Watcher : la Paranoia tra Hitchcock e Polansky

Watcher è un thriller psicologico. Ha uno sviluppo lento, ma che grazie alla sua regia ipnotica, riesce a catturarti. L’effetto paranoico è amplificato grazie al perfetto dialogo tra i vari elementi visivi. La paranoia è lenta ad insorgere, ma cresce in maniera inesorabile. I movimenti di macchina sono lenti e generano una dilatazione asfissiante, carica di angoscia, che cresce piano nella protagonista e nello spettatore. Watcher è caratterizzato da un insieme di carrellate che si muovono piano piano, allontanandosi, dal quadro. Ne consegue un effetto voyeristico, dove l’appartamento della protagonista diventa uno schermo. Lo schermo che guardiamo noi, ma che è guardato anche dall’assassino. Ed è su questo piano che il film comunica con due maestri del cinema. Il film risente inevitabilmente l’influsso di due colossi come Hitchcock e Polansky. Rosmary Baby che incontra La Finestra sul Cortile. Chloe Okuno attinge inevitabilmente ai due capolavori, ma riesce a donare comunque al film una sua personalità.

Il semplice a volte è meglio

Recentemente al cinema è uscito Men di Alex Garland. Un film che ha fatto discutere. Lo si è tirato in ballo in quanto condivide con Watcher la scelta tematica: la mascolinità tossica. Sono anche accomunati dalla magistrale interpretazione delle due protagoniste, Maika Monroe nel film di Okuno e Jessie Buckley in Men. Ma le due pellicole non potrebbero essere più diverse. Garland ha abbracciato una via forse un po’ troppo pretenziosa. Ha puntato sullo schock visivo, optando per la via del body horror. Una scelta che di sicuro lascia immagini indelebili nella mente dello spettatore. Ma forse risulta un po’ fine a se stesso. Una ridondanza del concetto, visivamente disturbante, ma che risulta troppo. Watcher punta invece la via più onesta e semplice.
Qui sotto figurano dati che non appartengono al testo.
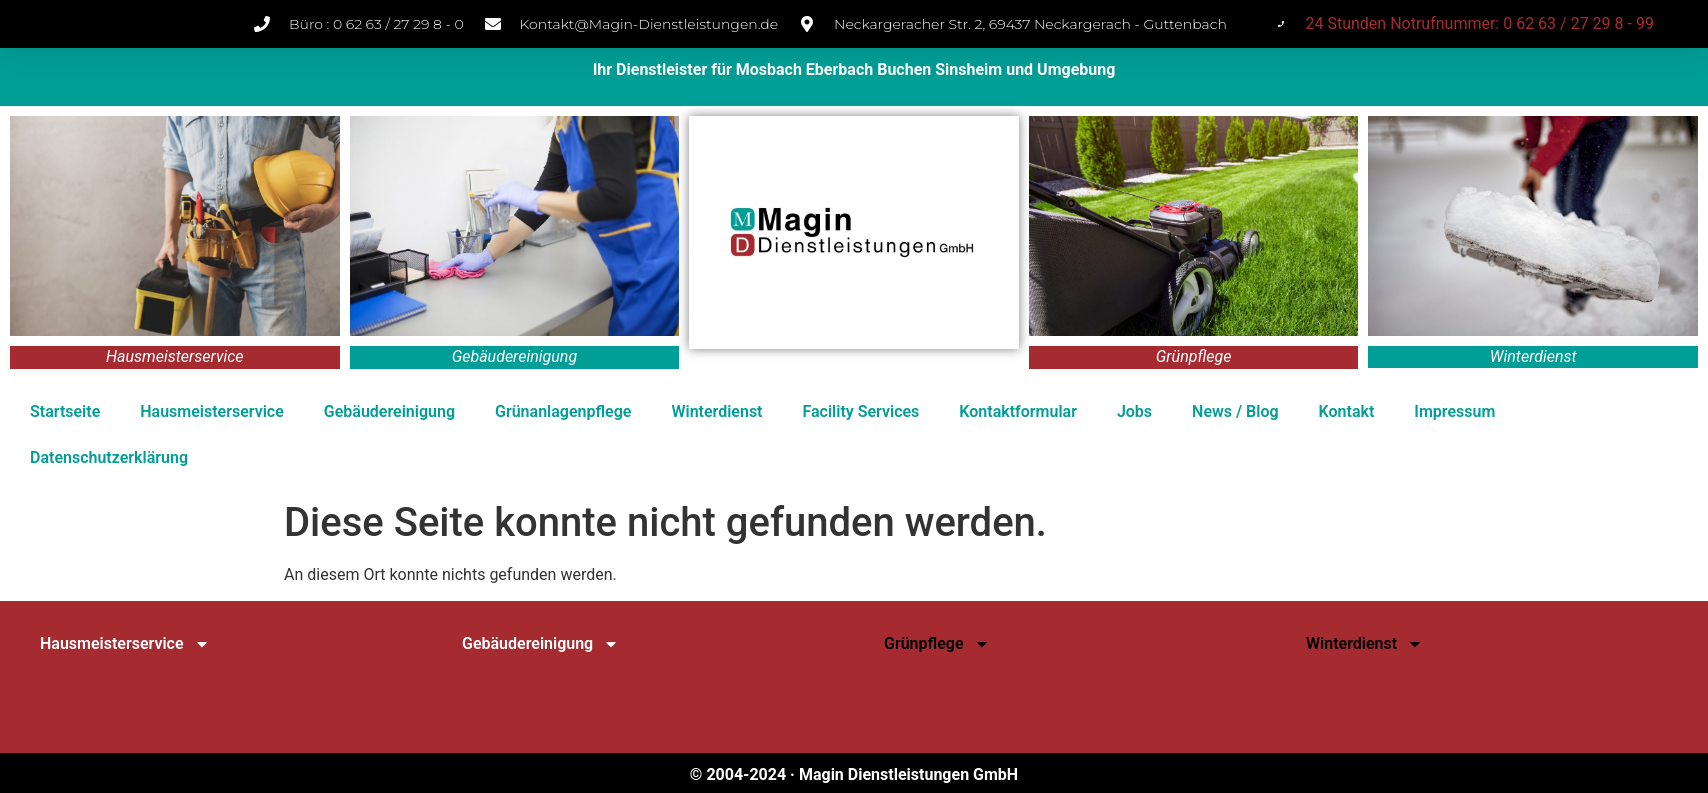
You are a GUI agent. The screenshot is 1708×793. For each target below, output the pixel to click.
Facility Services (860, 411)
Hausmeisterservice (212, 411)
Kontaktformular (1018, 411)
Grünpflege (937, 644)
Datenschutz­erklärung (109, 457)
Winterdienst (716, 411)
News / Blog (1235, 411)
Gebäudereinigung (389, 411)
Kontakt (1347, 411)
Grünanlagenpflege (563, 411)
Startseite (65, 411)
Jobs (1134, 411)
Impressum (1454, 411)
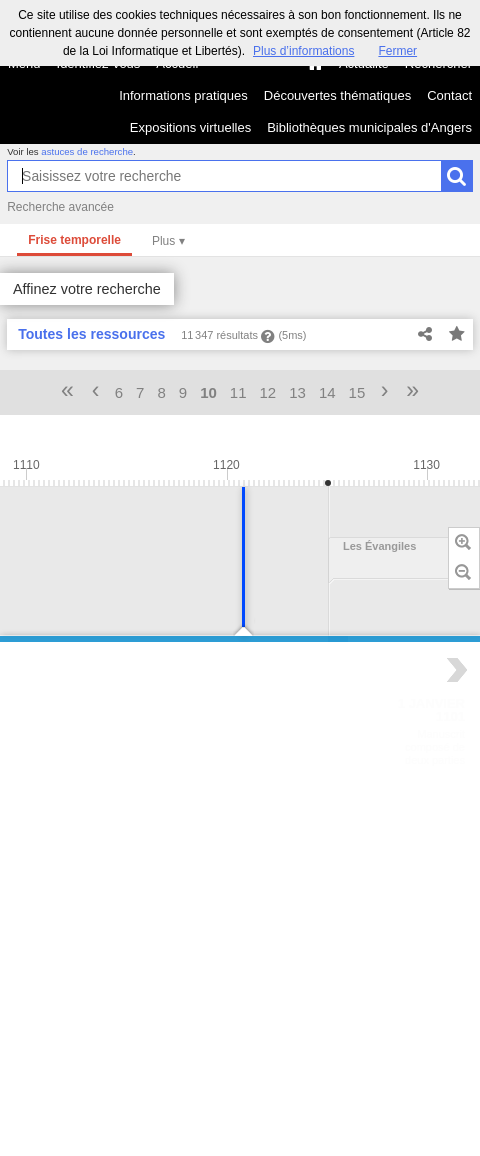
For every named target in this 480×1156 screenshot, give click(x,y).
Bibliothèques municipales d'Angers (369, 127)
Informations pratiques (183, 95)
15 (357, 392)
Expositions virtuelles (190, 127)
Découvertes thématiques (337, 95)
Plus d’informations (303, 51)
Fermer (397, 51)
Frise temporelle (74, 240)
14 (327, 392)
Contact (449, 95)
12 (268, 392)
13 (297, 392)
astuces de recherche (87, 151)
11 (238, 392)
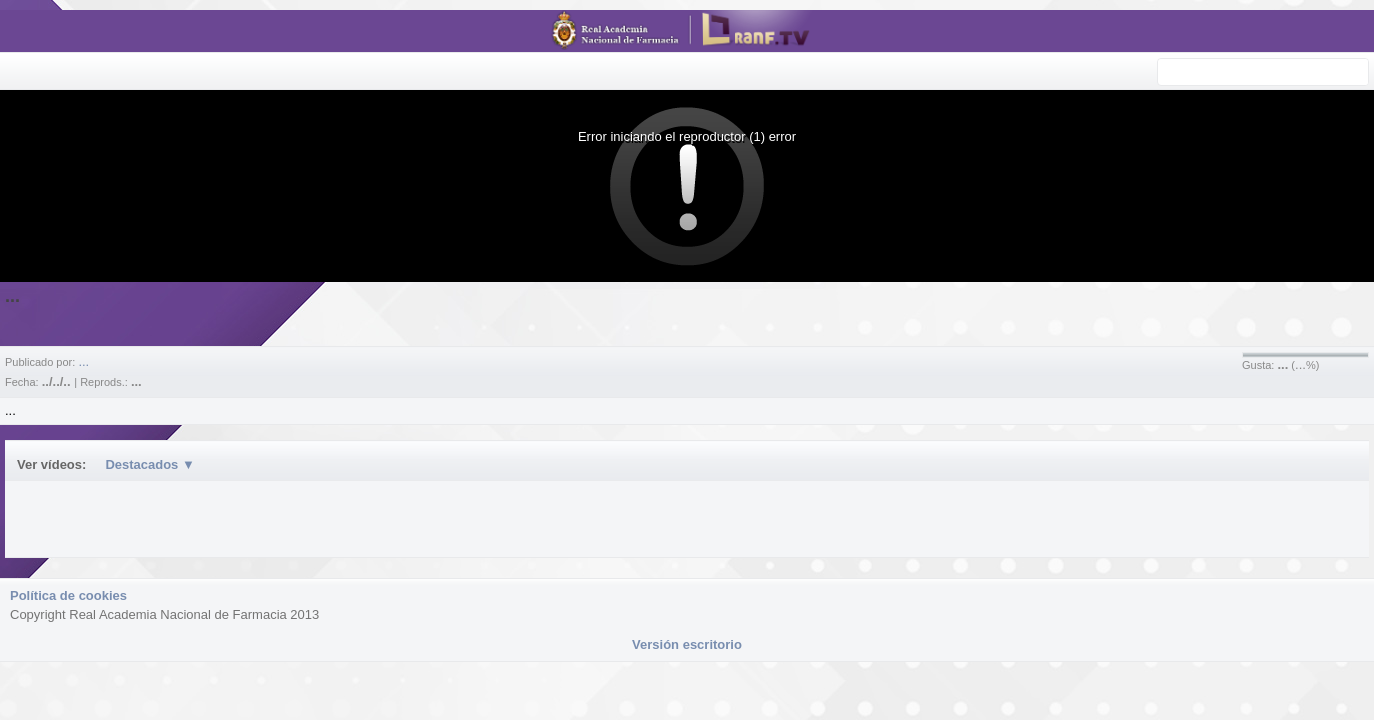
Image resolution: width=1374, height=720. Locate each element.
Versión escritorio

Niente arzigogoli concettuali e complessi. Un thriller slow burn, nudo e crudo, lento ma visivamente appagante. A volte la via più semplice risulta la più azzeccata. E la più raffinata. Men strattonava con brutalità lo spettatore nei minuti finali, dopo un ora di noia. Assestava un fendente inatteso. Un guizzo tanto disgustoso quanto disturbante. Watcher invece risulta un film con un andamento più regolare, senza spunti esagerati. Più equilibrato. Forse meno d’effetto, ma di sicuro più onesto e meno supponente. E con uno squisito gusto estetico.